**WHAT THE TASK REQUIRES**
Your output should be one number, which is how many lines in the material contain "Doelpuntenmakers".

*** Begin section ***

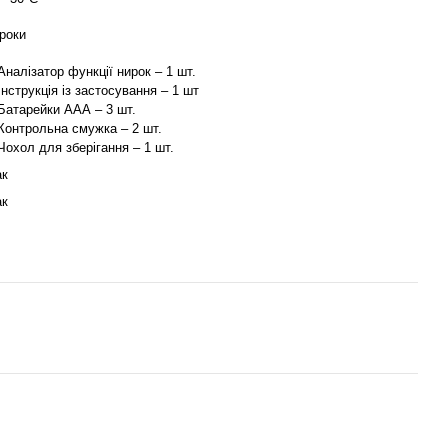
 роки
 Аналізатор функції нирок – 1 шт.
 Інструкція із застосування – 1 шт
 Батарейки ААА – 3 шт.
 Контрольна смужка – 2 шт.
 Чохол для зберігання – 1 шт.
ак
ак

*** End section ***
*** Begin section ***

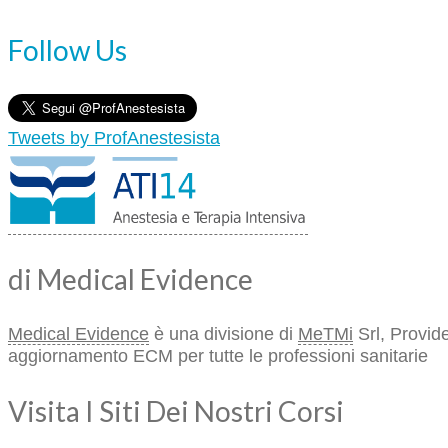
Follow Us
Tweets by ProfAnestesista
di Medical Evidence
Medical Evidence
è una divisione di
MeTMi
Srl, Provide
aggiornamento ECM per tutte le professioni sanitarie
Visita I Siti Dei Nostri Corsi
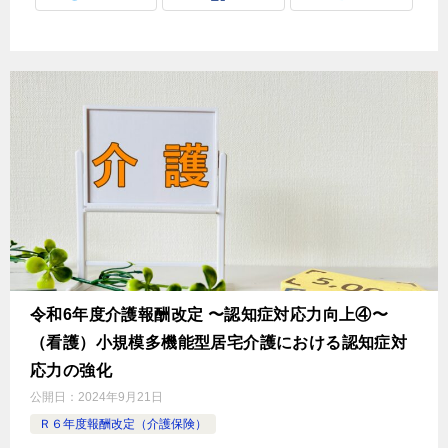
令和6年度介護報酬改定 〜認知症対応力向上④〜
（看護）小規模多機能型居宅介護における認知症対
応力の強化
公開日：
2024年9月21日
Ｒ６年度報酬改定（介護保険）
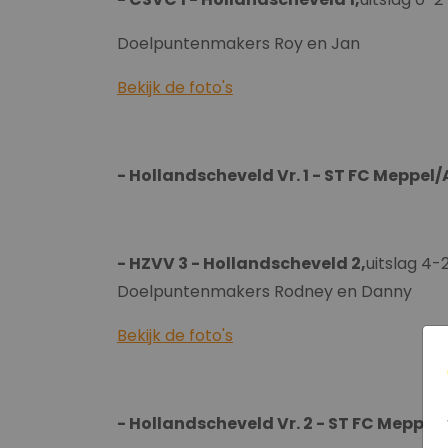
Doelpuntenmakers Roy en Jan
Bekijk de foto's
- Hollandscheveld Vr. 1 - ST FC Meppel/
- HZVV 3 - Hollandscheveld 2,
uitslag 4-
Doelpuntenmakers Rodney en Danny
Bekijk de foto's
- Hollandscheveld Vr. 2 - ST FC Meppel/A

*** End section ***
*** Begin section ***

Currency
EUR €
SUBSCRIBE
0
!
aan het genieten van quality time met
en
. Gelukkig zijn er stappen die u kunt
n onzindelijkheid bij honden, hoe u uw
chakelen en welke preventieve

*** End section ***

**RESULT OF THE TASK**
2